> **Task requirements**
Taking the line that contains "Image resolution: width=1567" as the starting point, give again exactly every line up to and including the last line of the records below.

Stored entries:
◆ ◆ ◆

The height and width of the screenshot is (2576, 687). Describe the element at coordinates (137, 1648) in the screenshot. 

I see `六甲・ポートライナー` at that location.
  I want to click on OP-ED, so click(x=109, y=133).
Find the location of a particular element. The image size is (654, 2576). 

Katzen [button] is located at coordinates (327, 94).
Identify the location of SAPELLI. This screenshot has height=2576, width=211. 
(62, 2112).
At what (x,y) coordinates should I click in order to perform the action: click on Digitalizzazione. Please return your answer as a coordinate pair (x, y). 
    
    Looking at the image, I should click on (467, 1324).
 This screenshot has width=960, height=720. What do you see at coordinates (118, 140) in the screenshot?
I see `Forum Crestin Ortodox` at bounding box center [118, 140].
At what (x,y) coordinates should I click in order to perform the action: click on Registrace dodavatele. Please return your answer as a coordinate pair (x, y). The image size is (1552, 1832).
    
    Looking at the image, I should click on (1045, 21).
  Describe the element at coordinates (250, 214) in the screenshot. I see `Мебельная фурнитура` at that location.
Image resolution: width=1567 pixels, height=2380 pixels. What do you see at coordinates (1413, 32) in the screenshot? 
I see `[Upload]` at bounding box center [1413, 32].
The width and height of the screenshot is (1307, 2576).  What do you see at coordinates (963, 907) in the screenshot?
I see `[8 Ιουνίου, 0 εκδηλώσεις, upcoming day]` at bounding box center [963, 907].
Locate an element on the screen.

◆ ◆ ◆

> **Task solution**
Image resolution: width=1567 pixels, height=2380 pixels. What do you see at coordinates (1413, 32) in the screenshot? 
I see `[Upload]` at bounding box center [1413, 32].
The width and height of the screenshot is (1307, 2576).  What do you see at coordinates (963, 907) in the screenshot?
I see `[8 Ιουνίου, 0 εκδηλώσεις, upcoming day]` at bounding box center [963, 907].
Locate an element on the screen.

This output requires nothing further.